The Night-Watchmen by Helen Cresswell

The Night-Watchmen by Helen Cresswell, illustration by Gareth Floyd

cover illustration by Gareth Floyd

Like Catherine Storr’s Marianne Dreams, The Night-Watchmen starts with its young protagonist, Henry, confined to bed after a month-long illness. But within pages he’s given the OK to get up for a few hours a day — a limit that’s promptly forgotten as he spends the rest of this short book tramping around town, at all hours, at one point even engaging in some heavy labour, helping dig a hole in the street. Unlike in Marianne Dreams, then, the illness isn’t an essential part of the plot, just an excuse to get young Henry on his own and out of school for a bit of adventure.

Pretty soon, he falls in with a pair of brothers, Josh and Caleb, who call themselves ‘Do-as-you-pleasers’ (i.e., tramps). Josh is writing a long, perhaps never-ending book on all the places they visit, while Caleb concentrates on rustling up gourmet-level meals three times a day. (For tramps, the two have a lot of possessions, including a gas stove, a portable hut, picks and shovels, a small library, and a good deal of cooking equipment, all carried about in a pair of wooden hand-carts.) There’s something else about the pair that’s different, though: they’re from ‘There’. ‘There’ is only defined as different from ‘Here’ (our world) by the fact that it can only be reached by the Night-Train: a steam locomotive that can appear on any rail-track as soon as it’s whistled for, though only, of course, at night. (It feels a bit like the Knight Bus from the Harry Potter books — a magical go-anywhere-in-next-to-no-time transport system.)

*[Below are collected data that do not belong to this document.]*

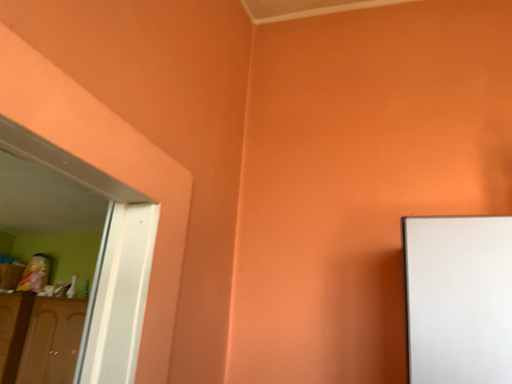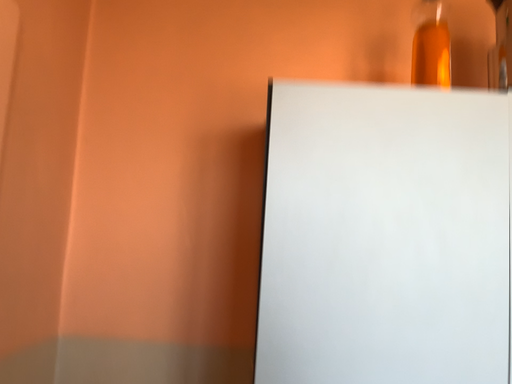 Question: How did the camera likely rotate when shooting the video?

Choices:
 (A) rotated right
 (B) rotated left

Answer: (A) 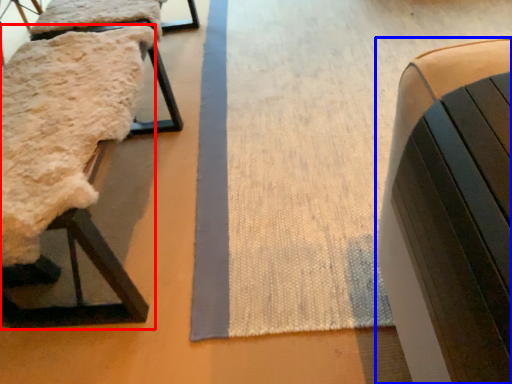 Question: Among these objects, which one is nearest to the camera, furniture (highlighted by a red box) or furniture (highlighted by a blue box)?

Choices:
 (A) furniture
 (B) furniture

Answer: (B) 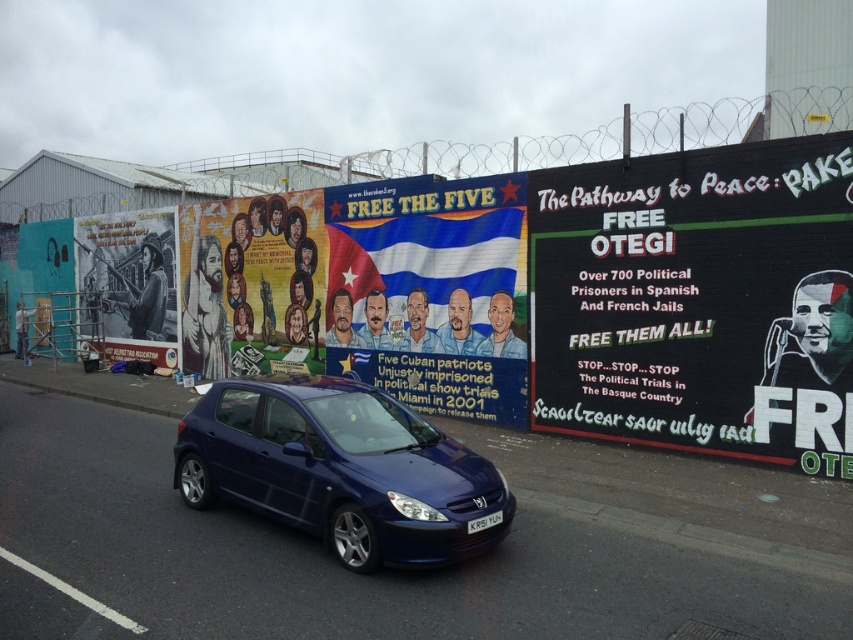 Based on the photo, you are a photographer planning to capture both the black matte billboard at right and the blue fabric poster at center in a single frame. Which object should you position closer to the edge of the frame to ensure both fit without cropping?

The black matte billboard at right is thinner than the blue fabric poster at center, so you should position the black matte billboard at right closer to the edge of the frame to ensure both fit without cropping. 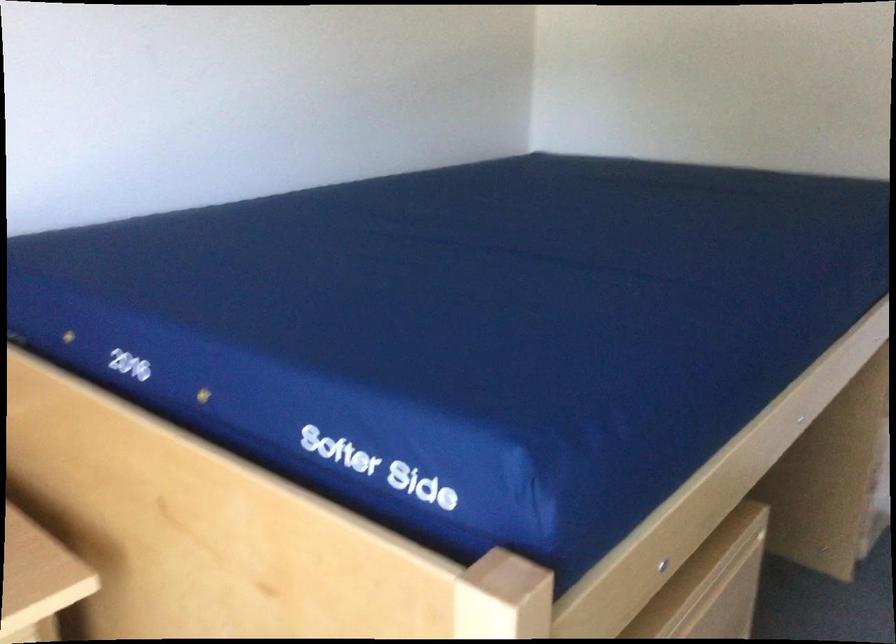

illustration by Gareth Floyd

Josh and Henry, illustration by Gareth Floyd

Henry spends as much time as possible with the pair, helping them dig a hole in an out-of-the-way street just so they can erect their workman’s hut:

‘You see, if we was to go putting up huts all over the place, there’d be questions asked. There’d be police and Authority on us before we’d so much as got the stove lit. But a hut with a hole, ah, that’s a different matter!’

The only trouble in Josh and Caleb’s lives is ‘Them’, the Greeneyes: human-like creatures who are trying to get to the tramps’ home-place of ‘There’, and need the Night-Train to do so. And to get the Night-Train, they need Josh and Caleb, so the two have to keep an eye out for these creatures. The one thing they’ve got on their side is the fact that the Greeneyes can’t see in daylight — night is their day, and light blinds them.

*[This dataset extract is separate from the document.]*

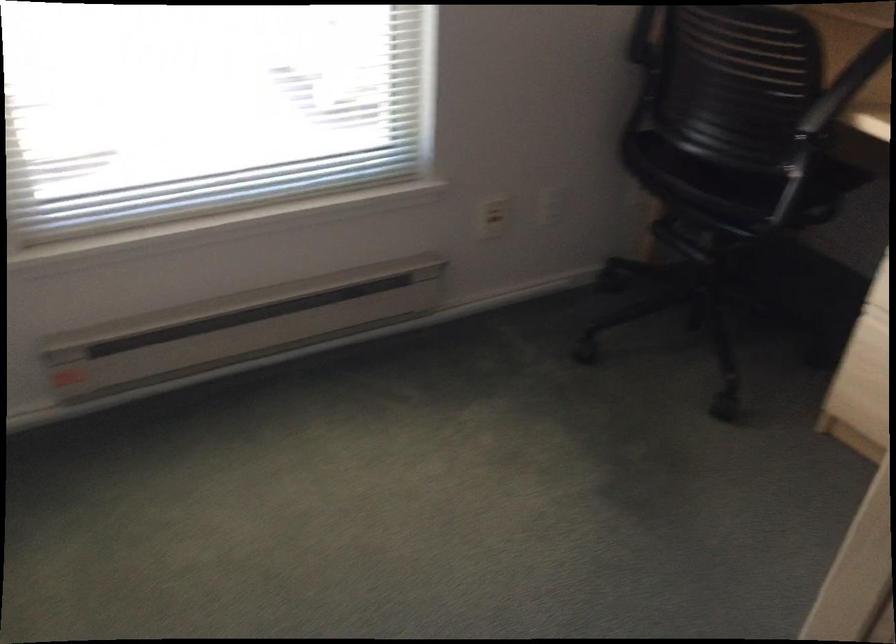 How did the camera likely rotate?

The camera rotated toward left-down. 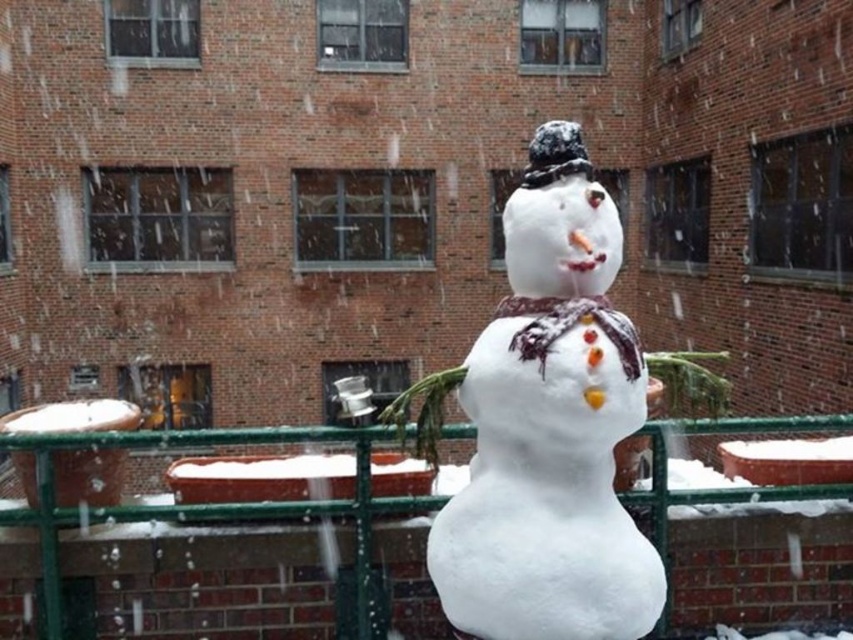 Question: Can you confirm if white fluffy snowman at center is wider than green metal fence at center?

illustration by Gareth Floyd

illustration by Gareth Floyd

It’s a light book, almost all taken up with Henry getting to know the tramps and having a glimpse at their (mostly) carefree way of life. The fantasy and world-building are entirely done by suggestion: we don’t know anything more about ‘There’ than that it’s not ‘Here’, and the only thing we know about the Greeneyes is they’ve got green eyes and are the enemy. But it works. Henry has his little holiday from real life, his glimpse of something other than a untroubled child’s view of an otherwise comfortable and ordered life, one of those self-defining moments you feel, by the end, has set him up to be something other than a dull do-as-you’re-told-to, or a do-as-others-do.

Published in 1969, The Night-Watchmen was in the running for the Carnegie Medal, as was Cresswell’s 1967 book, The Piemakers, and her later Up the Pier (1971) and Bongleweed (1973). Cresswell has written scripts for TV, adapting her own novel, The Moondial, and Gillian Cross’s The Demon Headmaster. (The Night-Watchmen, I think, is more radio-play material.) It’s hard to imagine such a quietly-paced, gentle sort of adventure being published today, but I hope they are.